When the geological conditions are complex, more grids are needed for depiction, and more computing resources are required. Therefore, a symmetrical case was assumed, and only one-fourth of the rectangular model was built to study the pressure transient behaviors of naturally fractured low-permeability coal seams in this paper to reduce the computing time and cost (Figure 3). The size of the model in the X and Y directions was 13.5 m × 13.5 m. In the following models, the inner boundaries (Qw) have a constant injection rate or no flow rate, and the outer boundaries (Pe) have a constant pressure. The initial condition is the initial reservoir pressure. The input data in the models are summarized in

Table 2. Well and reservoir parameters for all models in Section 3.
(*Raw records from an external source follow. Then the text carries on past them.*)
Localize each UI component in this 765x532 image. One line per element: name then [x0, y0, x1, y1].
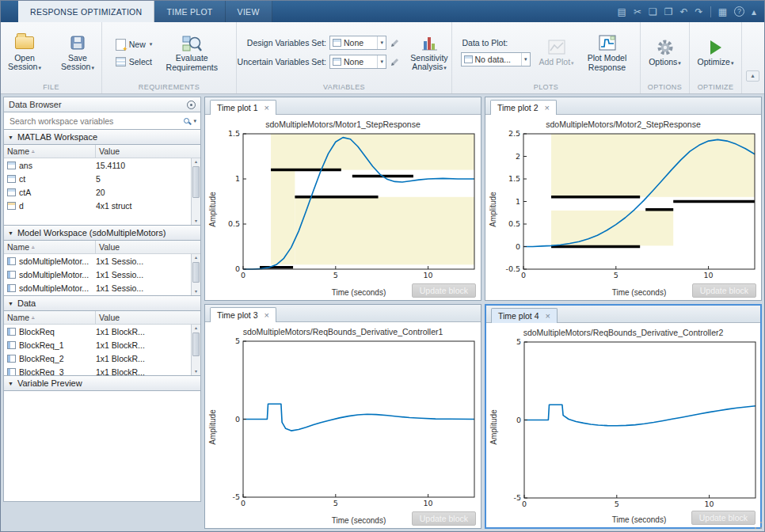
sort-icon: ▵: [32, 244, 35, 250]
plot-model-response-button[interactable]: Plot Model Response: [583, 29, 632, 75]
cut-icon[interactable]: ✂: [634, 7, 641, 17]
ribbon-section-optimize: Optimize▾ OPTIMIZE: [690, 22, 742, 93]
section-label-plots: PLOTS: [452, 82, 640, 93]
dropdown-caret-icon: ▾: [731, 60, 734, 66]
close-icon[interactable]: ×: [265, 104, 269, 112]
select-requirement-button[interactable]: Select: [113, 56, 155, 67]
table-row[interactable]: BlockReq_31x1 BlockR...: [4, 365, 200, 376]
close-icon[interactable]: ×: [546, 312, 550, 321]
tab-time-plot-4[interactable]: Time plot 4 ×: [491, 308, 558, 323]
optimize-button[interactable]: Optimize▾: [694, 33, 738, 71]
search-options-caret-icon[interactable]: ▾: [193, 118, 196, 124]
dropdown-caret-icon: ▾: [521, 53, 530, 66]
update-block-button[interactable]: Update block: [692, 283, 756, 298]
data-to-plot-select[interactable]: No data... ▾: [461, 52, 531, 66]
edit-design-variables-icon[interactable]: [390, 37, 401, 48]
scrollbar-thumb[interactable]: [192, 332, 200, 356]
section-variable-preview[interactable]: ▼ Variable Preview: [3, 376, 201, 391]
collapse-triangle-icon: ▼: [8, 381, 13, 386]
plot-area: Time plot 1 × sdoMultipleMotors/Motor1_S…: [204, 97, 762, 529]
evaluate-requirements-label: Evaluate Requirements: [161, 54, 223, 72]
scroll-up-icon[interactable]: ▴: [192, 254, 200, 261]
table-header[interactable]: Name▵ Value: [4, 241, 200, 254]
step-response-plot: 0510-0.500.511.522.5: [498, 130, 759, 282]
table-row[interactable]: sdoMultipleMotor...1x1 Sessio...: [4, 268, 200, 281]
tab-response-optimization[interactable]: RESPONSE OPTIMIZATION: [18, 1, 154, 22]
table-row[interactable]: BlockReq_21x1 BlockR...: [4, 352, 200, 365]
scrollbar-thumb[interactable]: [192, 262, 200, 283]
table-row[interactable]: ct5: [4, 172, 200, 185]
scroll-down-icon[interactable]: ▾: [192, 368, 200, 375]
svg-text:5: 5: [615, 500, 619, 508]
design-variables-select[interactable]: None ▾: [329, 36, 386, 50]
close-icon[interactable]: ×: [265, 311, 269, 320]
update-block-button[interactable]: Update block: [691, 511, 755, 525]
variable-icon: [7, 188, 16, 196]
collapse-ribbon-button[interactable]: ▴: [746, 70, 759, 82]
name-column-header: Name: [7, 313, 29, 322]
save-session-button[interactable]: Save Session▾: [53, 29, 102, 76]
help-icon[interactable]: ?: [734, 6, 744, 17]
scrollbar[interactable]: ▴ ▾: [191, 254, 200, 295]
tab-time-plot-3[interactable]: Time plot 3 ×: [210, 307, 276, 322]
add-plot-button[interactable]: Add Plot▾: [535, 33, 579, 71]
table-header[interactable]: Name▵ Value: [4, 145, 200, 158]
tab-time-plot-2[interactable]: Time plot 2 ×: [490, 100, 557, 115]
layout-icon[interactable]: ▦: [718, 7, 727, 17]
scroll-down-icon[interactable]: ▾: [192, 288, 200, 295]
table-row[interactable]: ans15.4110: [4, 158, 200, 172]
section-matlab-workspace[interactable]: ▼ MATLAB Workspace: [3, 130, 201, 145]
section-model-workspace[interactable]: ▼ Model Workspace (sdoMultipleMotors): [3, 226, 201, 241]
undo-icon[interactable]: ↶: [680, 7, 688, 17]
options-button[interactable]: Options▾: [643, 33, 687, 71]
scroll-up-icon[interactable]: ▴: [192, 158, 200, 165]
tab-view[interactable]: VIEW: [226, 1, 272, 22]
add-plot-icon: [547, 36, 566, 58]
table-row[interactable]: d4x1 struct: [4, 199, 200, 212]
data-to-plot-icon: [464, 55, 473, 63]
scrollbar[interactable]: ▴ ▾: [191, 158, 200, 225]
copy-icon[interactable]: ❏: [649, 7, 657, 17]
evaluate-requirements-button[interactable]: Evaluate Requirements: [158, 29, 225, 75]
sensitivity-analysis-button[interactable]: Sensitivity Analysis▾: [405, 29, 454, 76]
table-row[interactable]: ctA20: [4, 185, 200, 199]
table-row[interactable]: BlockReq1x1 BlockR...: [4, 325, 200, 338]
tab-time-plot-1[interactable]: Time plot 1 ×: [210, 100, 276, 115]
table-row[interactable]: BlockReq_11x1 BlockR...: [4, 338, 200, 352]
resize-grip[interactable]: [754, 521, 763, 530]
search-input[interactable]: [8, 116, 180, 127]
table-header[interactable]: Name▵ Value: [4, 311, 200, 325]
y-axis-label: Amplitude: [207, 130, 218, 288]
uncertain-variables-select[interactable]: None ▾: [329, 55, 386, 69]
section-label-requirements: REQUIREMENTS: [102, 82, 236, 93]
optimize-play-icon: [710, 36, 721, 58]
table-row[interactable]: sdoMultipleMotor...1x1 Sessio...: [4, 281, 200, 294]
scroll-up-icon[interactable]: ▴: [192, 325, 200, 332]
dropdown-caret-icon: ▾: [150, 41, 153, 48]
paste-icon[interactable]: ❐: [664, 7, 673, 17]
svg-text:0: 0: [521, 271, 526, 279]
model-workspace-title: Model Workspace (sdoMultipleMotors): [17, 228, 166, 238]
tab-time-plot[interactable]: TIME PLOT: [154, 1, 225, 22]
save-icon[interactable]: ▤: [618, 7, 626, 17]
table-row[interactable]: sdoMultipleMotor...1x1 Sessio...: [4, 254, 200, 268]
session-variable-icon: [7, 257, 16, 265]
open-session-button[interactable]: Open Session▾: [0, 29, 49, 76]
design-variables-value: None: [344, 38, 363, 48]
scroll-down-icon[interactable]: ▾: [192, 218, 200, 225]
new-requirement-button[interactable]: New ▾: [113, 38, 155, 51]
update-block-button[interactable]: Update block: [412, 283, 476, 298]
minimize-toolstrip-icon[interactable]: ▴: [752, 7, 756, 17]
section-data[interactable]: ▼ Data: [3, 296, 201, 311]
svg-text:10: 10: [424, 499, 433, 507]
search-icon[interactable]: [184, 118, 189, 124]
select-label: Select: [129, 57, 152, 66]
scrollbar-thumb[interactable]: [192, 166, 200, 198]
svg-text:0: 0: [241, 271, 245, 279]
scrollbar[interactable]: ▴ ▾: [191, 325, 200, 375]
update-block-button[interactable]: Update block: [412, 511, 476, 526]
redo-icon[interactable]: ↷: [695, 7, 703, 17]
data-browser-menu-icon[interactable]: [187, 101, 196, 109]
edit-uncertain-variables-icon[interactable]: [390, 56, 401, 67]
close-icon[interactable]: ×: [545, 104, 550, 112]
Parameters	Values	Parameters	Values
Wellbore radius, m	0.10	Matrix permeability, mD	0.048
Net thickness, m	1.90	Reservoir pressure, Pa	5.954 × 106
Porosity	0.02	Formation volume factor	1.0
Compressibility, Pa−1	3.67 × 10−11	Flow rate(surface), m3/d	0.125
Viscosity, Pa.s	1.0 × 10−3	Fracture permeability, mD	4.8
		(Unless otherwise prescribed)

. Since vertical wellbores are the most common wellbore types used for CSG development [48,49], all numerical models built in this paper are vertical wellbores.

3. Results and Discussion

3.1. Single-Fracture Parametric Study

Single fractures are the basic component of naturally fractured coal seams. Various fracture parameters, including fracture geometry, fracture location, fracture permeability relative to the matrix permeability, and fracture dip angle, affect the flow in coal seam gas reservoirs. These effects were investigated using numerical pressure transient testing in this section. Kuchuk and Biryukov [50] applied the semianalytical method to reveal and emphasize its critical effects by analyzing derivative plots. Therefore, the Bourdet derivative plots of the bottom-hole pressure were presented, and velocity and pressure profiles were used to explain the effects.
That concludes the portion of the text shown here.